Environmental Justice in Arlington, Texas

After recent racial justice uprisings across the United States, legislative leaders have been pressured to address the racism built into their locales’ actions and infrastructures — and for Arlington, Texas, that meant examining the effect a fracking well would have on the community surrounding it, and ultimately rejecting its drilling.

Nationwide, according to the Environmental Protection Agency, fossil fuel projects are more likely to be built near communities where people of color, specifically Black people, and people in poverty live. That proximity means those communities are disproportionately impacted by pollution — and thus by respiratory illnesses, such as asthma and COVID-19. This environmental racism holds true in Arlington, where French energy company Total was planning to drill a fracking well near a predominantly Black and Latinx neighborhood, where residents experience high rates of poverty, childhood asthma, and now COVID-19.

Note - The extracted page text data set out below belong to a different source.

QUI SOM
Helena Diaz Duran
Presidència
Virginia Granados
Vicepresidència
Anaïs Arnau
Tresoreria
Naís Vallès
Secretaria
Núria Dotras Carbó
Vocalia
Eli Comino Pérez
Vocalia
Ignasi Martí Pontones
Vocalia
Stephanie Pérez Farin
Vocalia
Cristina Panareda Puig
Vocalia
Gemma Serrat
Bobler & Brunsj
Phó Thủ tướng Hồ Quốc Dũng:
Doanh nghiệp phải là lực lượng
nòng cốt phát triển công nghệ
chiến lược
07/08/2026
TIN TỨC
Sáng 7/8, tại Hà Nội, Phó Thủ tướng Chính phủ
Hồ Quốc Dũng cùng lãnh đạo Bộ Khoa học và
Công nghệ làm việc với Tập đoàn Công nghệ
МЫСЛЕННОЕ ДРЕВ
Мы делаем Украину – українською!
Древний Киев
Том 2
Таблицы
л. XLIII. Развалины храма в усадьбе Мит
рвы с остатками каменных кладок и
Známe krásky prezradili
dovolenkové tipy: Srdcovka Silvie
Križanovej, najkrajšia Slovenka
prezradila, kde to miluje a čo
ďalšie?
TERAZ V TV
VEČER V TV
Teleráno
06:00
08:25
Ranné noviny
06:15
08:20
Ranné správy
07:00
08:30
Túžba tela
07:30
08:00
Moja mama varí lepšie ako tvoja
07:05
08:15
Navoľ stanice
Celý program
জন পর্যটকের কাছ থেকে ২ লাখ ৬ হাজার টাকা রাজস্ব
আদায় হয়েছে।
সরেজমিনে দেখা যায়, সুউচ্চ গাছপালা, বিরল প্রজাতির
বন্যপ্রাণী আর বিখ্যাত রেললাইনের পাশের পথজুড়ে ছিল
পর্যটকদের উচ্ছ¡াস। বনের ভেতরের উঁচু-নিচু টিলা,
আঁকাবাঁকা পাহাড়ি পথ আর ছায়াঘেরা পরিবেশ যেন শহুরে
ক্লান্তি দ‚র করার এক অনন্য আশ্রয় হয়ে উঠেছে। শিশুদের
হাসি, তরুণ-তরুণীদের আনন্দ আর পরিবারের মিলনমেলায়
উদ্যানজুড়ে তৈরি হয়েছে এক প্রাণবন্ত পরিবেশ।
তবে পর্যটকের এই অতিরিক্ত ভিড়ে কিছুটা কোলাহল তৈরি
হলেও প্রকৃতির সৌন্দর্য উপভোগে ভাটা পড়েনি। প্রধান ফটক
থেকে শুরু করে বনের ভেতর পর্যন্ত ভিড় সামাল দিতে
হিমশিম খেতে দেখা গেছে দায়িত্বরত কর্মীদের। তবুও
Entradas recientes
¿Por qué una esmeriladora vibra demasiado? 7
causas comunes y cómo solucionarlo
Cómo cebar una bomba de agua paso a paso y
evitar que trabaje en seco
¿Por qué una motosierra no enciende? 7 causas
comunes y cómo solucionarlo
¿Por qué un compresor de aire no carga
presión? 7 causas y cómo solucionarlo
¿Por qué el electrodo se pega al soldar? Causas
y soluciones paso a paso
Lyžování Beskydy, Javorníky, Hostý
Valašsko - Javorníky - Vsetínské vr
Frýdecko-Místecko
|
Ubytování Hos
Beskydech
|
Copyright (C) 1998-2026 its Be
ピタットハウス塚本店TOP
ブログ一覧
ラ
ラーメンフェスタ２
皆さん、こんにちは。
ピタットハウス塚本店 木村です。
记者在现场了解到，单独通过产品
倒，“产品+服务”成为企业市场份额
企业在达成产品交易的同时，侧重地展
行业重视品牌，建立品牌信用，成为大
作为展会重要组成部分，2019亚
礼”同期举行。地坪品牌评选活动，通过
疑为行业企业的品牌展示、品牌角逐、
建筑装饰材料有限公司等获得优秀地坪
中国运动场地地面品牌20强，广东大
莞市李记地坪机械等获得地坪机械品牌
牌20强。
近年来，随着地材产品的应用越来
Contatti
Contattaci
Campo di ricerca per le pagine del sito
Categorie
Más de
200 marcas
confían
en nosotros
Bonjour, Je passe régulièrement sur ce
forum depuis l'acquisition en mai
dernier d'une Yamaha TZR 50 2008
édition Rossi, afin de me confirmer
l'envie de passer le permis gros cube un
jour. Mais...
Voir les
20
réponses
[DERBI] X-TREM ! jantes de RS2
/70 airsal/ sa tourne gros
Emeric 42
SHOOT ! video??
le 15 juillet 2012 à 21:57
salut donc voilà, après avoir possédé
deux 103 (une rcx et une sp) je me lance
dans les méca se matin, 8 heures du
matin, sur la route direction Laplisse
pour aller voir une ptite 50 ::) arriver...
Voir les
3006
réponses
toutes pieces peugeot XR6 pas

Given that pandemic discrepancy, and after their constituents demonstrated against police violence and racial injustice, Arlington City Council passed a resolution in June affirming its commitment to equity for “residents of all racial, ethnic, and national origins in the wake of the COVID-19 pandemic and acknowledging the devastating impact on seniors and members of the African-American and Hispanic communities.”

Its constituents then put that commitment to the test. Liveable Arlington, a nonprofit fighting the drilling and expansion of fracking sites in Arlington since 2015, had been working since early 2020 to educate the community on the new Total fracking site, which would be situated close to homes and a preschool. The nonprofit connected with organizers in the neighborhood near the site, tabled at the preschool, went door to door, spoke to worshippers at a nearby Catholic church, and distributed materials in English and Spanish. Through these efforts, members from the nonprofit gained a sense of how the well would impact the nearby community — and how the people who lived there were opposed to its drilling.